INSTRUCTIONS FOR THE TASK: Without including any pictures, copy each entry below exactly.

EXCERPTED DATA:
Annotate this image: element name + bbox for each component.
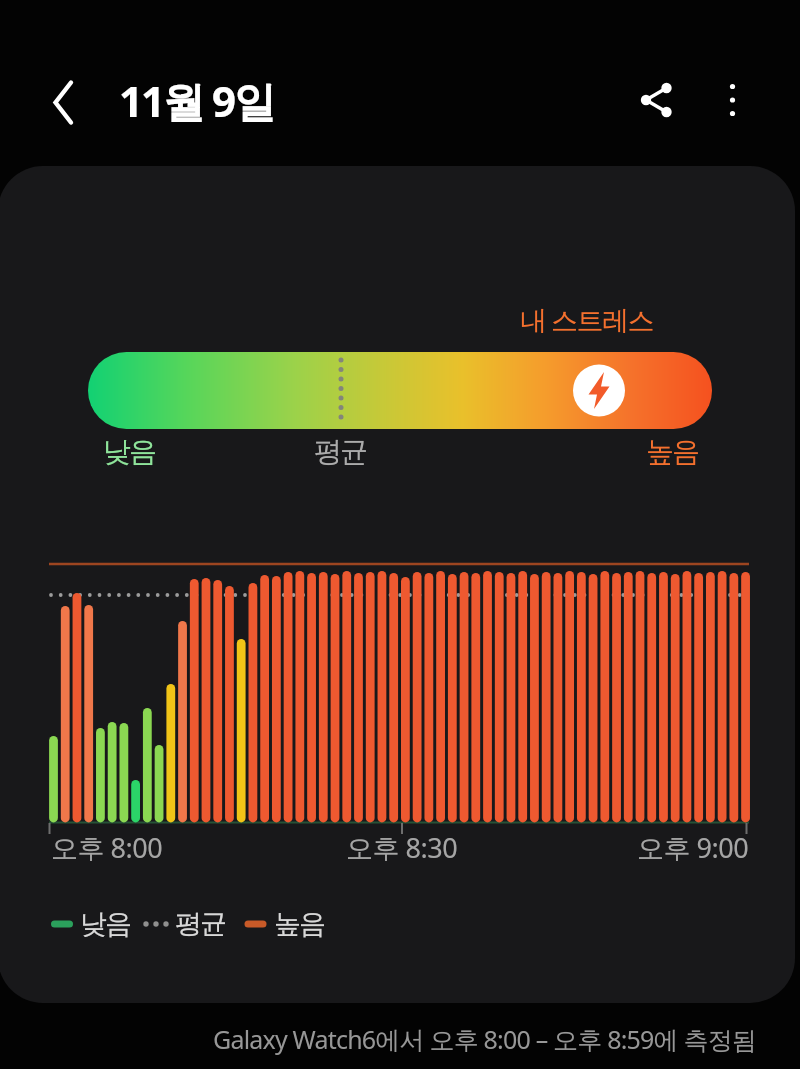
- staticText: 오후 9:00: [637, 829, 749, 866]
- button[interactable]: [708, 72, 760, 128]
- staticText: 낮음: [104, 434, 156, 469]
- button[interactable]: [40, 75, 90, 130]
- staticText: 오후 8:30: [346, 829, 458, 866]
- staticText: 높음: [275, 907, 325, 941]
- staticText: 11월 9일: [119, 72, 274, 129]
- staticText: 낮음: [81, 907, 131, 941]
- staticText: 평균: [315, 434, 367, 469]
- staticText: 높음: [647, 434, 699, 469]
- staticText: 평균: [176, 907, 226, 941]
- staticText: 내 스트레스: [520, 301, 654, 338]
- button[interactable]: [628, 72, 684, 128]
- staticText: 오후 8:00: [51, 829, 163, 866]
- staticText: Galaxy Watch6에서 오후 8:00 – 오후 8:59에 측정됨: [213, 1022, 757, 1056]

TASK RESULT:
Annotate this image: element name + bbox for each component.
- staticText: 오후 9:00: [637, 829, 749, 866]
- button[interactable]: [708, 72, 760, 128]
- staticText: 낮음: [104, 434, 156, 469]
- button[interactable]: [40, 75, 90, 130]
- staticText: 오후 8:30: [346, 829, 458, 866]
- staticText: 높음: [275, 907, 325, 941]
- staticText: 11월 9일: [119, 72, 274, 129]
- staticText: 낮음: [81, 907, 131, 941]
- staticText: 평균: [315, 434, 367, 469]
- staticText: 높음: [647, 434, 699, 469]
- staticText: 평균: [176, 907, 226, 941]
- staticText: 내 스트레스: [520, 301, 654, 338]
- button[interactable]: [628, 72, 684, 128]
- staticText: 오후 8:00: [51, 829, 163, 866]
- staticText: Galaxy Watch6에서 오후 8:00 – 오후 8:59에 측정됨: [213, 1022, 757, 1056]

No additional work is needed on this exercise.